**Task prompt**: Each line below with the string "sobre" should be copied.

**Transcribed page contents**:
____________

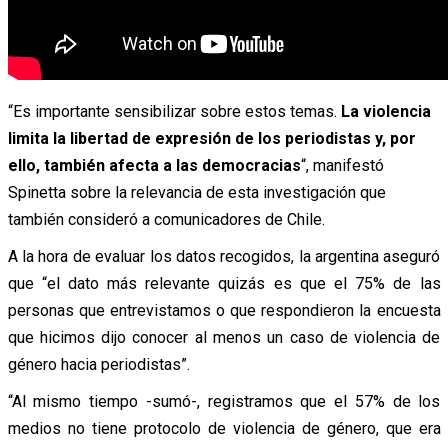
“Es importante sensibilizar sobre estos temas.
La violencia
limita la libertad de expresión de los periodistas y, por
ello, también afecta a las democracias
“, manifestó
Spinetta sobre la relevancia de esta investigación que
también consideró a comunicadores de Chile.
A la hora de evaluar los datos recogidos, la argentina aseguró
que “el dato más relevante quizás es que el 75% de las
personas que entrevistamos o que respondieron la encuesta
que hicimos dijo conocer al menos un caso de violencia de
género hacia periodistas”.
“Al mismo tiempo -sumó-, registramos que el 57% de los
medios no tiene protocolo de violencia de género, que era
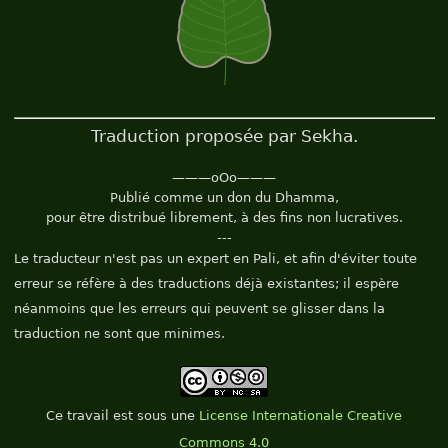
Traduction proposée par Sekha.
———oOo———
Publié comme un don du Dhamma,
pour être distribué librement, à des fins non lucratives.
---
Le traducteur n'est pas un expert en Pali, et afin d'éviter toute
erreur se réfère à des traductions déjà existantes; il espère
néanmoins que les erreurs qui peuvent se glisser dans la
traduction ne sont que minimes.
Ce
travail
est sous une
License Internationale Creative
Commons 4.0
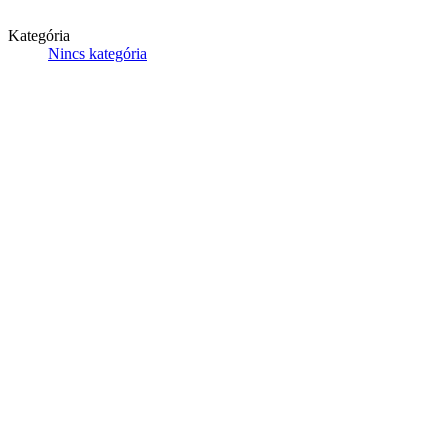
Kategória
Nincs kategória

____________

**Answer to this problem**:
“Es importante sensibilizar sobre estos temas.
Spinetta sobre la relevancia de esta investigación que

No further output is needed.